### Extracted page text data
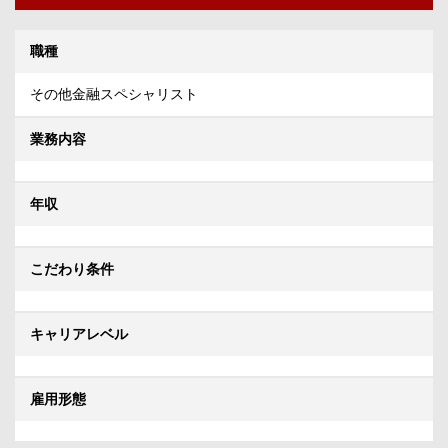
職種
その他金融スペシャリスト
業務内容
年収
こだわり条件
キャリアレベル
雇用形態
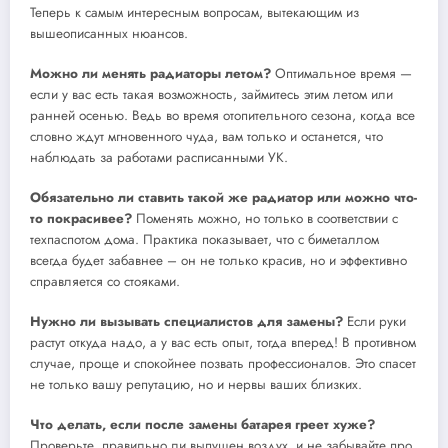
Теперь к самым интересным вопросам, вытекающим из
вышеописанных нюансов.
Можно ли менять радиаторы летом?
Оптимальное время —
если у вас есть такая возможность, займитесь этим летом или
ранней осенью. Ведь во время отопительного сезона, когда все
словно ждут мгновенного чуда, вам только и останется, что
наблюдать за работами расписанными УК.
Обязательно ли ставить такой же радиатор или можно что-
то покрасивее?
Поменять можно, но только в соответствии с
техпаспотом дома. Практика показывает, что с биметаллом
всегда будет забавнее – он не только красив, но и эффективно
справляется со стояками.
Нужно ли вызывать специалистов для замены?
Если руки
растут откуда надо, а у вас есть опыт, тогда вперед! В противном
случае, проще и спокойнее позвать профессионалов. Это спасет
не только вашу репутацию, но и нервы ваших близких.
Что делать, если после замены батарея греет хуже?
Проверьте, правильно ли выпущен воздух, и не забывайте про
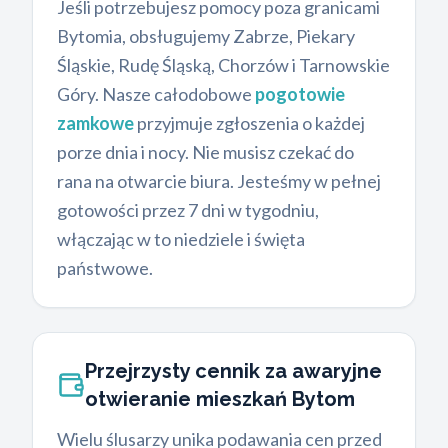
Jeśli potrzebujesz pomocy poza granicami
Bytomia, obsługujemy Zabrze, Piekary
Śląskie, Rudę Śląską, Chorzów i Tarnowskie
Góry. Nasze całodobowe
pogotowie
zamkowe
przyjmuje zgłoszenia o każdej
porze dnia i nocy. Nie musisz czekać do
rana na otwarcie biura. Jesteśmy w pełnej
gotowości przez 7 dni w tygodniu,
włączając w to niedziele i święta
państwowe.
Przejrzysty cennik za awaryjne
otwieranie mieszkań Bytom
Wielu ślusarzy unika podawania cen przed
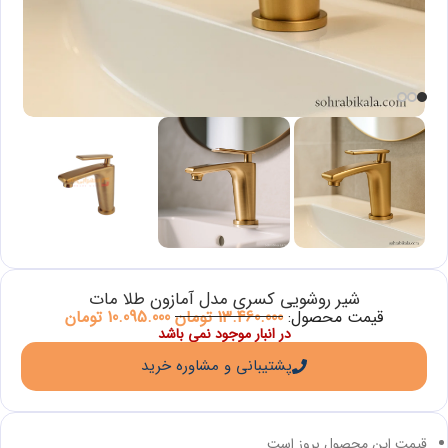
شیر روشویی کسری مدل آمازون طلا مات
قیمت محصول:
13.460.000
تومان
10.095.000
تومان
در انبار موجود نمی باشد
پشتیبانی و مشاوره خرید
قیمت این محصول بروز است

### About this task
Since pictures are not part of the copy, set down only the remaining data exactly.

### Result of the task
職種
その他金融スペシャリスト
業務内容
年収
こだわり条件
キャリアレベル
雇用形態
Теперь к самым интересным вопросам, вытекающим из
вышеописанных нюансов.
Можно ли менять радиаторы летом?
Оптимальное время —
если у вас есть такая возможность, займитесь этим летом или
ранней осенью. Ведь во время отопительного сезона, когда все
словно ждут мгновенного чуда, вам только и останется, что
наблюдать за работами расписанными УК.
Обязательно ли ставить такой же радиатор или можно что-
то покрасивее?
Поменять можно, но только в соответствии с
техпаспотом дома. Практика показывает, что с биметаллом
всегда будет забавнее – он не только красив, но и эффективно
справляется со стояками.
Нужно ли вызывать специалистов для замены?
Если руки
растут откуда надо, а у вас есть опыт, тогда вперед! В противном
случае, проще и спокойнее позвать профессионалов. Это спасет
не только вашу репутацию, но и нервы ваших близких.
Что делать, если после замены батарея греет хуже?
Проверьте, правильно ли выпущен воздух, и не забывайте про
Jeśli potrzebujesz pomocy poza granicami
Bytomia, obsługujemy Zabrze, Piekary
Śląskie, Rudę Śląską, Chorzów i Tarnowskie
Góry. Nasze całodobowe
pogotowie
zamkowe
przyjmuje zgłoszenia o każdej
porze dnia i nocy. Nie musisz czekać do
rana na otwarcie biura. Jesteśmy w pełnej
gotowości przez 7 dni w tygodniu,
włączając w to niedziele i święta
państwowe.
Przejrzysty cennik za awaryjne
otwieranie mieszkań Bytom
Wielu ślusarzy unika podawania cen przed
شیر روشویی کسری مدل آمازون طلا مات
قیمت محصول:
13.460.000
تومان
10.095.000
تومان
در انبار موجود نمی باشد
پشتیبانی و مشاوره خرید
قیمت این محصول بروز است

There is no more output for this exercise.